Scary stories
So be sure and check out my
Top Five Stories Guaranteed to Scare Conservatives.
WARNING: Be warned these tales are not for the faint of heart.
5. Attack of the Nannies
In a land called Canada the government is very nice and tries very hard to protect people ---- from themselves. They have “State Nannies” who seek to regulate and control every aspect people’s lives. They tell Canadians what they should and shouldn’t eat; they explain how Canadians must sneeze; they order Canadians to wear helmets while riding bicycles; they say Canadians can’t talk on cell phones and drive at the same time; they give Canadians instructions on how to throw out garbage; they nag Canadians to exercise. The State Nannies do all this to make Canadians healthy and safe. And all they all ask in return is that Canadians surrender their freedom. Now that’s scary.
4. Obamascare
Canadians who don’t like their country’s government-run healthcare system, with its high costs to taxpayers, its doctor shortages, its rationing and its waiting lists at least had the option of getting better medial treatment in the Unites States. But then something scary happened.
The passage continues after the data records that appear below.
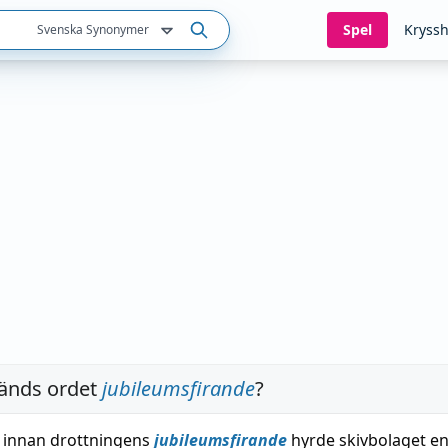
Spel
Kryssh
Svenska Synonymer
änds ordet
jubileumsfirande
?
 innan drottningens
jubileumsfirande
hyrde skivbolaget e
A bunch of mad scientists – otherwise know as President Barack Obama and the Democratic Congress – concocted a plan to inject the US healthcare system with a strong dose of socialism, meaning the American system will soon be as efficient as the Canadian system. Oh well, sick Canadians can still travel to India.
3.Night of the Living Bureaucrats
Once upon a time we had the right to free expression in this country. People could say things, even unpopular things, and the government would leave them alone. But then out of the depths of censorship hell there emerged the Human Rights Commissions. These Comissions, the result of a bizarre and unholy experiment which stitched together unrestrained state power with mindless political correctness, have an insatiable lust to destroy free speech. Some Canadians like Ezra Levant and Mark Steyn have sought to destroy these abominations by driving the stake of public opinion through the HRC hearts. But the Commissions will not die!
2. Nightmare on Sussex Drive
Years from now Canadians who cherish freedom will sit around campfires and tell the horror story of “The Coalition” (Insert scary music here) It all began in late 2008, when the Three Politicians of the Apocalypse – Stephane “The Green Terror” Dion, Jack “The Taxer” Layton and Gilles “The English Killer” Duceppe formed an unnatural, unspeakable union. Defying natural, if not constitutional, law, their aim was to take over the government. Madness! Canadians shuddered in terror realizing what this monstrosity of a Coalition would wreak across the Dominion: Layton as Finance Minister! Duceppe as Foreign Affairs Minister! And most terrifying of all -- Dion as Canada’s Prime Minister. The horror! Fortunately the Governor-General, employing the mystical and little understand power of proroguement slew the Coalition beast. And the Conservative government lived happily ever after.
1. Son of the Deficit
Long ago before the age of Economic Enlightenment politicians would spend more money than they had. Hence the gloomy shadows of deficit, debt, waste and high taxes darkened our land. But then our leaders began to realize that spending beyond our means was a bad thing. So they got together and decided to banish the deficits and they promised never again to invoke the evil spirits of wild government spending. The people rejoiced and thought the deficits were gone forever. But the dark days came back. And it was Stephen Harper, the one time priest of fiscal sanity, who summoned them. No one knows for sure why Harper did this, but some say he sold his soul to the demons of big government. Bwaa haaa haa.